The Dharug language, also spelt Darug, Dharuk, and other variants, and also known as the Sydney language, Gadigal language (Sydney city area), is an Australian Aboriginal language of the Yuin–Kuric group that was traditionally spoken in the region of Sydney, New South Wales, until it became extinct due to the effects of colonisation. It is the traditional language of the Dharug people. The Dharug population has greatly diminished since the onset of colonisation. The term Eora language has sometimes been used to distinguish a coastal dialect from hinterland dialects, but there is no evidence that Aboriginal peoples ever used this term, which simply means "people". Some effort has been put into reviving a reconstructed form of the language.

==Name==
The speakers did not use a specific name for their language prior to settlement by the First Fleet. The coastal dialect has been referred to as Iyora (also spelt as Iora or Eora), which simply means "people" (or Aboriginal people), while the inland dialect has been referred to as Dharug, a term of unknown origin or meaning. Linguist and anthropologist Jakelin Troy (2019) describes two dialects of the Sydney language, with neither Dharug (S64) nor Eora being in the historical record as language names.

Language scholar Jeremy Steele and historian Keith Vincent Smith have postulated the name "Biyal Biyal" for the language, based on evidence that this term or something like it was actually used.

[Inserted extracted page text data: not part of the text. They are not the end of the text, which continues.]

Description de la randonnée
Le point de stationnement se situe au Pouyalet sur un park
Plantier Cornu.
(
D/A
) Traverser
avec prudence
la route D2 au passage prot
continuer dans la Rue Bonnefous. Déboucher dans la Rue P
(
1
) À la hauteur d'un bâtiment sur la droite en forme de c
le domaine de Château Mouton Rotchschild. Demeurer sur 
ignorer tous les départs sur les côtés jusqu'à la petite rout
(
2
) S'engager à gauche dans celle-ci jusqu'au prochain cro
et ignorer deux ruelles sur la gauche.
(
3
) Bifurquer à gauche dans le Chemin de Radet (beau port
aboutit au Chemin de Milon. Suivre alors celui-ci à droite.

A website devoted to Dharug and Dharawal resources says "The word Daruk was assigned to the Iyura (Eora) people as a language group, or more commonly referred to as the people that sustained their diet by the constant digging of the yams as a vegetable supplement. The Dark, Darug, Tarook, Taruk Tarug is related to the word Midyini, meaning yam".

==Geographical distribution==
The traditional territory of the coastal variety ("Iyora/Eyora", or Kuringgai) was estimated by Val Attenbrow (2002) to include "...the Sydney Peninsula (north of Botany Bay, south of Port Jackson, west to Parramatta), as well as the country to the north of Port Jackson, possibly as far as Broken Bay".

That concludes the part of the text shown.